#### [WORK REQUIRED]
Exactly the lines from the one with "TIN TỨC MỚI" to the end of the data below should be set down, and no others.

Saved entries:
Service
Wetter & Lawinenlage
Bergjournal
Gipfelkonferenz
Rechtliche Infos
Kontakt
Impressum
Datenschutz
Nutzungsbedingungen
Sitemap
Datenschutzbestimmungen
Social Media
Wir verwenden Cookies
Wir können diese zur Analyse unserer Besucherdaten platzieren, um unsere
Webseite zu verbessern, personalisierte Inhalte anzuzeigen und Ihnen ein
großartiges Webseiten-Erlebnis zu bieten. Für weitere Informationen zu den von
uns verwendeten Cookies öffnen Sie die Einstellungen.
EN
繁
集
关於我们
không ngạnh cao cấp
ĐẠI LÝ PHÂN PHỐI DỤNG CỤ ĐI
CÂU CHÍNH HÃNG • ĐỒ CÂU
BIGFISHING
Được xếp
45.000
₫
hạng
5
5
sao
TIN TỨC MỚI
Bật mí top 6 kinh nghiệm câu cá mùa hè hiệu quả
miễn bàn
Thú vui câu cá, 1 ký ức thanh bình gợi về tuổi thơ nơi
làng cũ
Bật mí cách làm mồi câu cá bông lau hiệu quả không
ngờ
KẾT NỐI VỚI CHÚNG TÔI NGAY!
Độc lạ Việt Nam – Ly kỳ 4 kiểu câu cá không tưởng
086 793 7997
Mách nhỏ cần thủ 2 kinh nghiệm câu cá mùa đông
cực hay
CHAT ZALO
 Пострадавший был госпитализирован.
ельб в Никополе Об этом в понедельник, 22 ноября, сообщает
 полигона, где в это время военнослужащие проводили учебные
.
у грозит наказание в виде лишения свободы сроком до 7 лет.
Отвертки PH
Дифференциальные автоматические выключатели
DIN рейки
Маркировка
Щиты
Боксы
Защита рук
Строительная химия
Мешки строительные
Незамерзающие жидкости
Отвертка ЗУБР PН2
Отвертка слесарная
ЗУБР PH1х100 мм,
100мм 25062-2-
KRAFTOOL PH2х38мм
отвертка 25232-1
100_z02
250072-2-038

#### [RESPONSE TO THIS EXERCISE]
TIN TỨC MỚI
Bật mí top 6 kinh nghiệm câu cá mùa hè hiệu quả
miễn bàn
Thú vui câu cá, 1 ký ức thanh bình gợi về tuổi thơ nơi
làng cũ
Bật mí cách làm mồi câu cá bông lau hiệu quả không
ngờ
KẾT NỐI VỚI CHÚNG TÔI NGAY!
Độc lạ Việt Nam – Ly kỳ 4 kiểu câu cá không tưởng
086 793 7997
Mách nhỏ cần thủ 2 kinh nghiệm câu cá mùa đông
cực hay
CHAT ZALO
 Пострадавший был госпитализирован.
ельб в Никополе Об этом в понедельник, 22 ноября, сообщает
 полигона, где в это время военнослужащие проводили учебные
.
у грозит наказание в виде лишения свободы сроком до 7 лет.
Отвертки PH
Дифференциальные автоматические выключатели
DIN рейки
Маркировка
Щиты
Боксы
Защита рук
Строительная химия
Мешки строительные
Незамерзающие жидкости
Отвертка ЗУБР PН2
Отвертка слесарная
ЗУБР PH1х100 мм,
100мм 25062-2-
KRAFTOOL PH2х38мм
отвертка 25232-1
100_z02
250072-2-038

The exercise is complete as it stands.